* About this task: From the listing below, restate word for word the lines from the line containing "We encourage anyone who wants to understand" down through the line containing "August 2026". Exclude pictures.

* Dataset content:

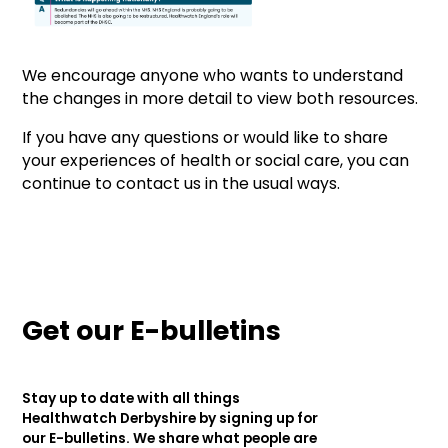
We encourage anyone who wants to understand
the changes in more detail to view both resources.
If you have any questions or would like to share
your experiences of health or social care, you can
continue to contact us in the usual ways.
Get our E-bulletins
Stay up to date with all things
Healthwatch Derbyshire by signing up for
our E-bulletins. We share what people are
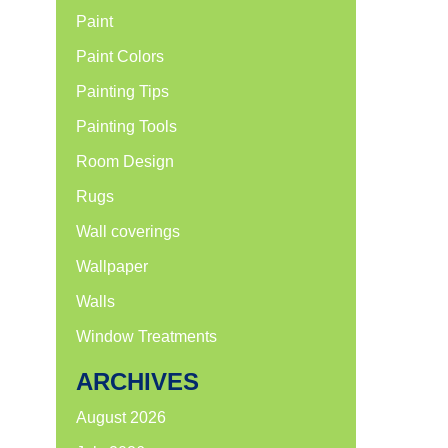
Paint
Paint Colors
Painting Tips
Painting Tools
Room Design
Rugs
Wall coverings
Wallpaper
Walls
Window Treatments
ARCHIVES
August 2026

---

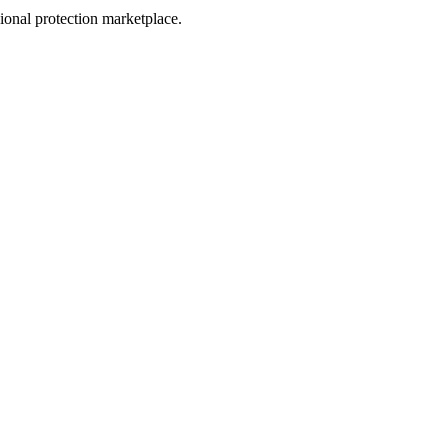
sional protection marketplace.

--

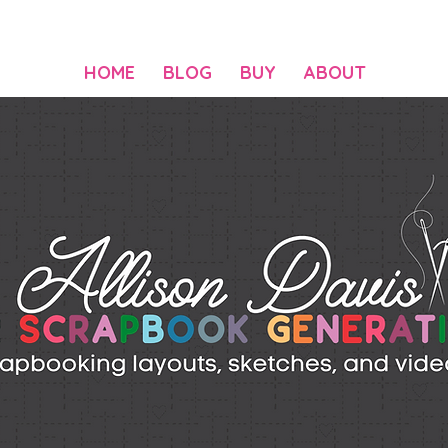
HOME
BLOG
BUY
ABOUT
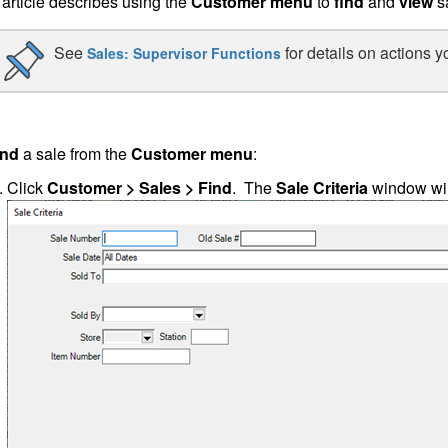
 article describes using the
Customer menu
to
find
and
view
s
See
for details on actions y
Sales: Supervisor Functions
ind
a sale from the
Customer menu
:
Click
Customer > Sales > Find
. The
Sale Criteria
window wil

* Response below:
We encourage anyone who wants to understand
the changes in more detail to view both resources.
If you have any questions or would like to share
your experiences of health or social care, you can
continue to contact us in the usual ways.
Get our E-bulletins
Stay up to date with all things
Healthwatch Derbyshire by signing up for
our E-bulletins. We share what people are
Paint
Paint Colors
Painting Tips
Painting Tools
Room Design
Rugs
Wall coverings
Wallpaper
Walls
Window Treatments
ARCHIVES
August 2026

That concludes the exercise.